Résumé : La réforme de la zone euro est à nouveau à l’ordre
du jour. Parmi les pistes envisagées, l’évolution des
règles budgétaires devrait figurer en tête de liste.
Celles-ci ont en effet engendré une austérité budgétaire
excessive pendant la crise, aggravant et prolongeant ses
conséquences économiques, sociales et politiques. Inversement, la réduction de la dette a été insuffisante dans
de nombreux pays en période de conjoncture favorable
dans les années 2000, les règles n’étant pas respectées
ou insuffisamment rigoureuses. Ces règles souffrent en
outre de graves problèmes de mesure : elles sont basées
sur un concept légitime, le solde public structurel, mais
celui-ci n’est pas observable et fait l’objet d’importantes
erreurs d’estimation.
Les erreurs de politique économique générées par les
règles budgétaires ont conduit à reporter sur la Banque
centrale européenne l’essentiel du rôle de stabilisation de
l’activité. L’application du cadre budgétaire européen extrêmement complexe, peu transparent et sujet à erreurs a,
par ailleurs, exposé la Commission européenne à des
critiques des États membres, que la situation de leurs
finances publiques soit solide ou dégradée. Les règles européennes, perçues comme du micro-management bruxellois
portant atteinte à la souveraineté nationale, servent ainsi
de bouc émissaire aux populistes antieuropéens.

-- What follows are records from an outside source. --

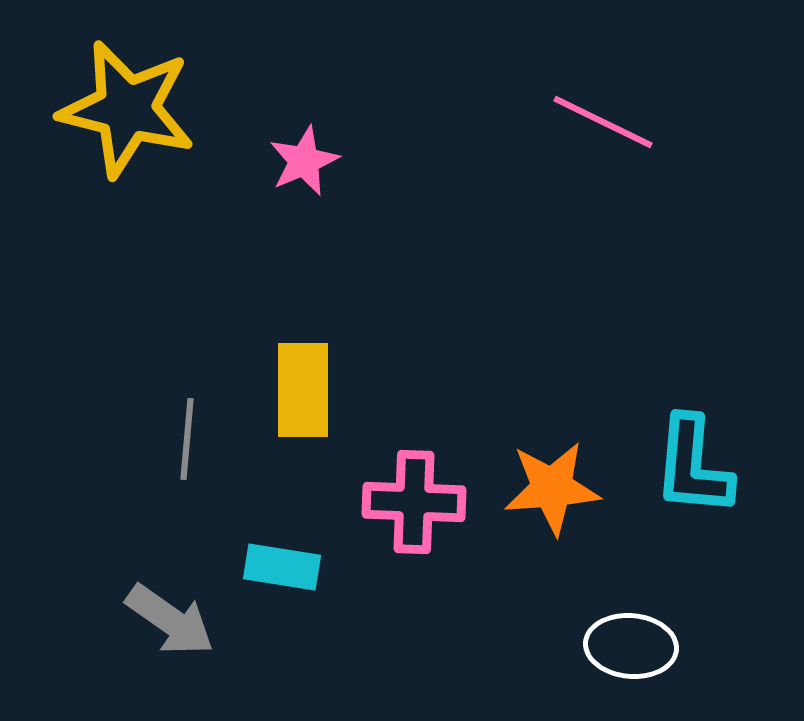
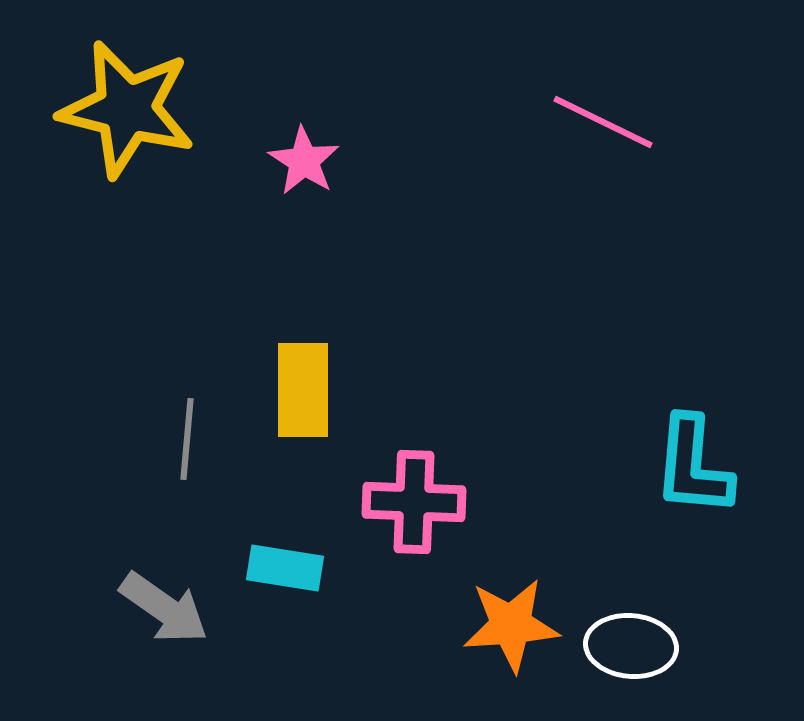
pink star: rotated 16 degrees counterclockwise
orange star: moved 41 px left, 137 px down
cyan rectangle: moved 3 px right, 1 px down
gray arrow: moved 6 px left, 12 px up
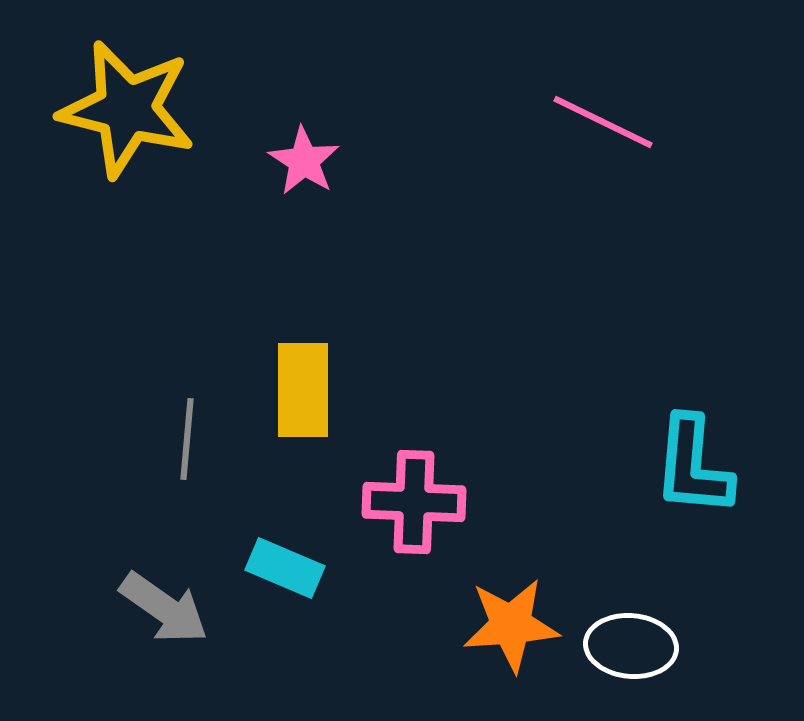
cyan rectangle: rotated 14 degrees clockwise
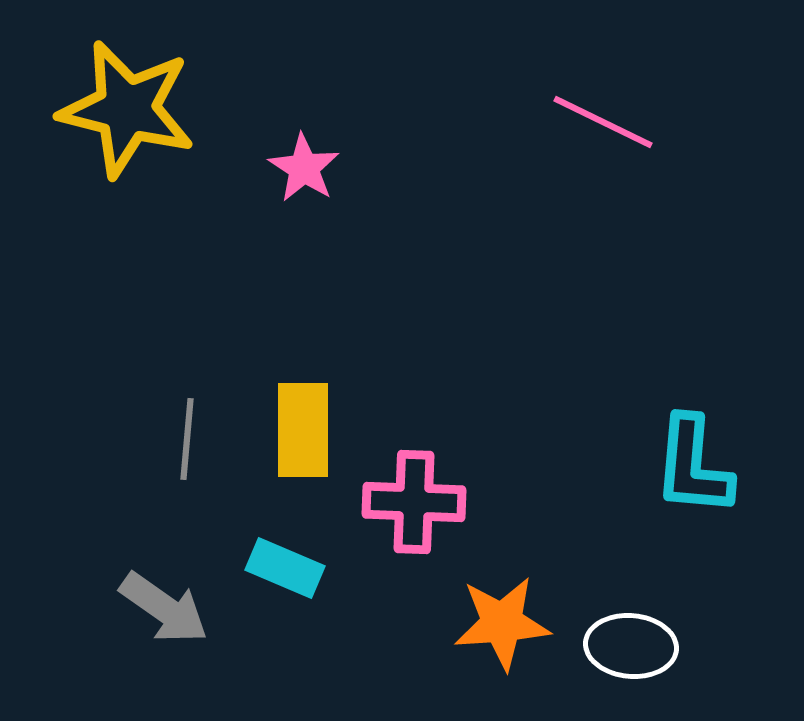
pink star: moved 7 px down
yellow rectangle: moved 40 px down
orange star: moved 9 px left, 2 px up
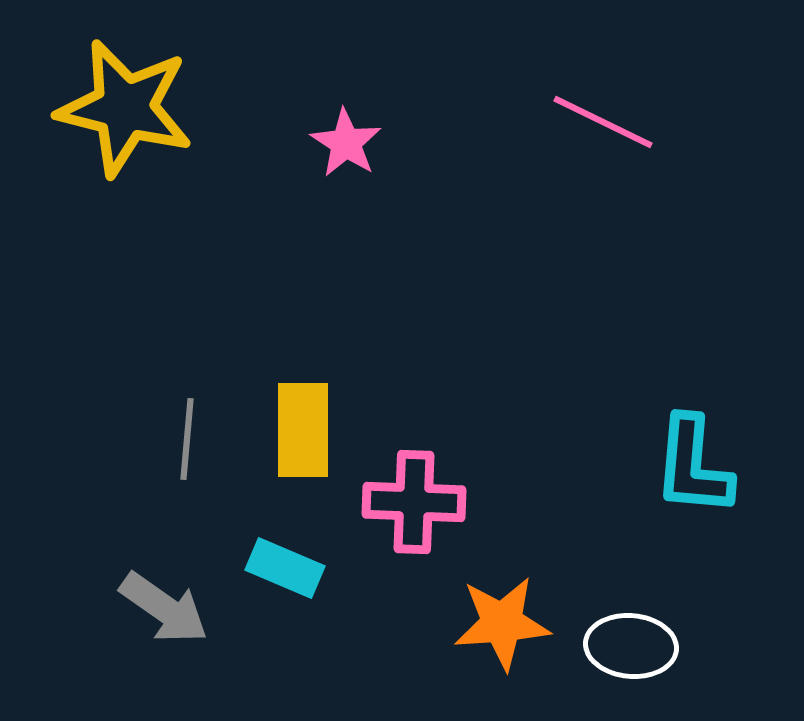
yellow star: moved 2 px left, 1 px up
pink star: moved 42 px right, 25 px up
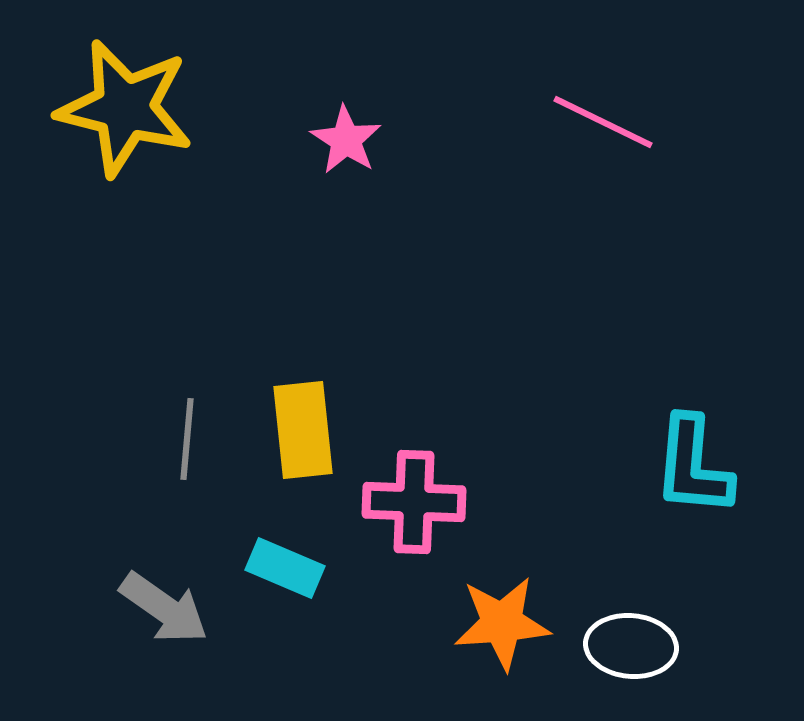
pink star: moved 3 px up
yellow rectangle: rotated 6 degrees counterclockwise
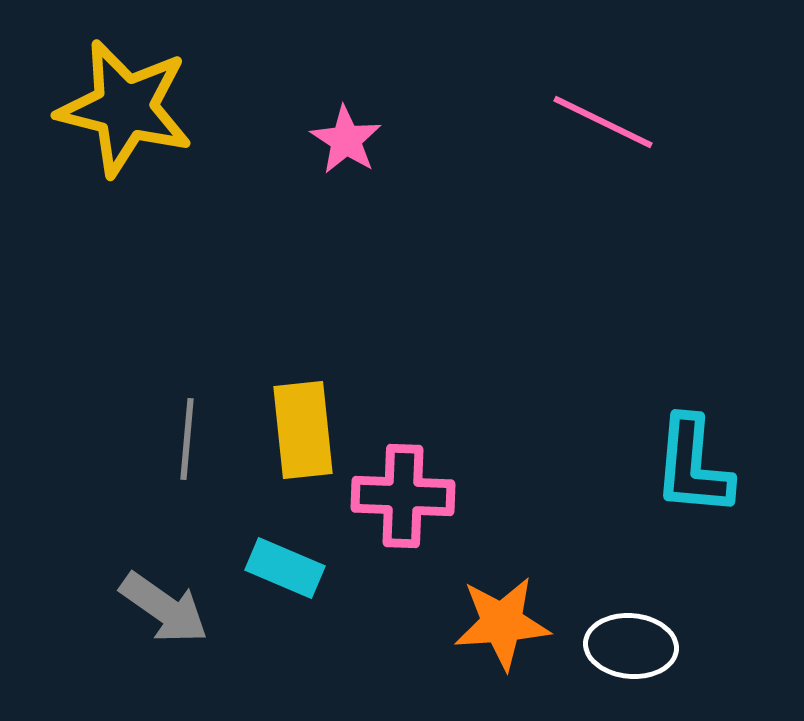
pink cross: moved 11 px left, 6 px up
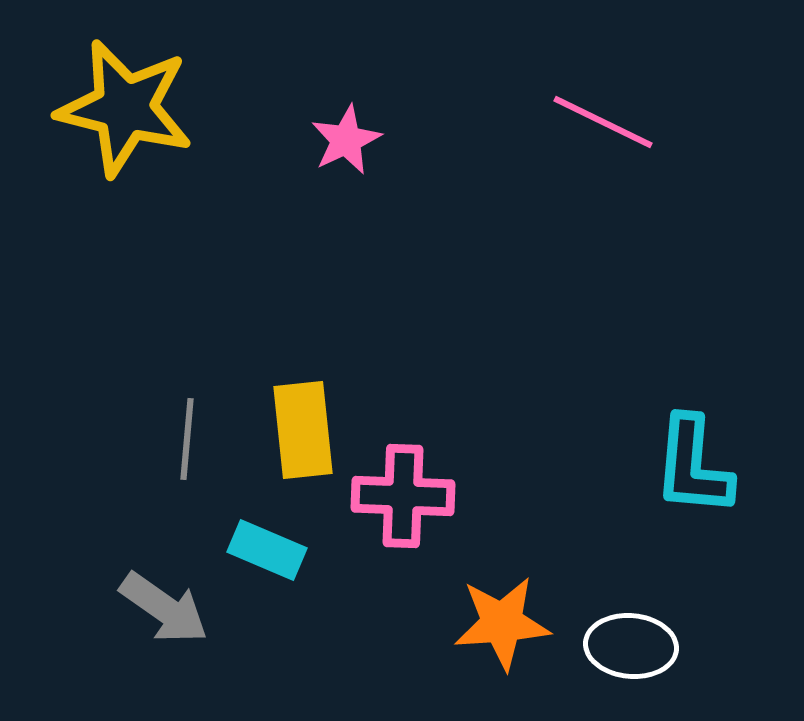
pink star: rotated 14 degrees clockwise
cyan rectangle: moved 18 px left, 18 px up
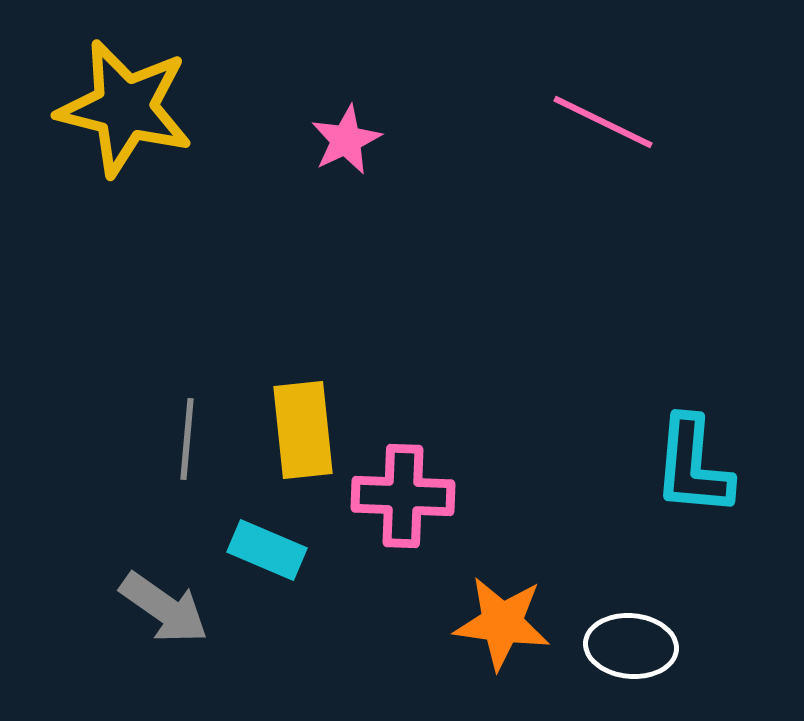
orange star: rotated 12 degrees clockwise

Les règles budgétaires sont cependant indispensables
dans une union monétaire, afin d’assurer la soutenabilité de la dette publique et parce que la clause de nonrenflouement en cas de crise n’est pas crédible. Elles ne
sont pas une solution miracle et ne peuvent se substituer
au débat démocratique national sur les choix budgétaires
et la soutenabilité de la dette, mais elles devraient aider
à encadrer ce débat. Elles devraient être aussi transparentes et simples que possible en fixant des objectifs
directement pilotables par le gouvernement (simplification), permettre de conduire une politique budgétaire
contracyclique (stabilisation) et inciter à réduire la dette
publique excessive (soutenabilité).
L’objectif de cette Note est d’évaluer le cadre actuel et
de proposer une profonde simplification. Nous recommandons de substituer aux nombreuses règles actuelles une
règle simple : les dépenses nominales ne devraient pas
croître plus rapidement que le PIB potentiel à long terme et
plus lentement dans les pays où la dette est excessive. Les
simulations effectuées pour cette Note suggèrent qu’une
telle règle permettrait de concilier prudence budgétaire et
stabilisation macroéconomique de l’économie. Dans un
cadre institutionnel national et européen renforcé, nous
recommandons d’élargir le mandat du Haut Conseil des
finances publiques et de mieux l’intégrer dans le processus
budgétaire national en lui confiant l’analyse des prévisions budgétaires et de la soutenabilité de la dette et en
renforçant sa capacité à produire des prévisions macroéconomiques. Enfin, pour une application crédible et non
bureaucratique des règles budgétaires, nous préconisons
la combinaison de plusieurs instruments : surveillance,
incitations positives, discipline de marché et responsabilisation politique.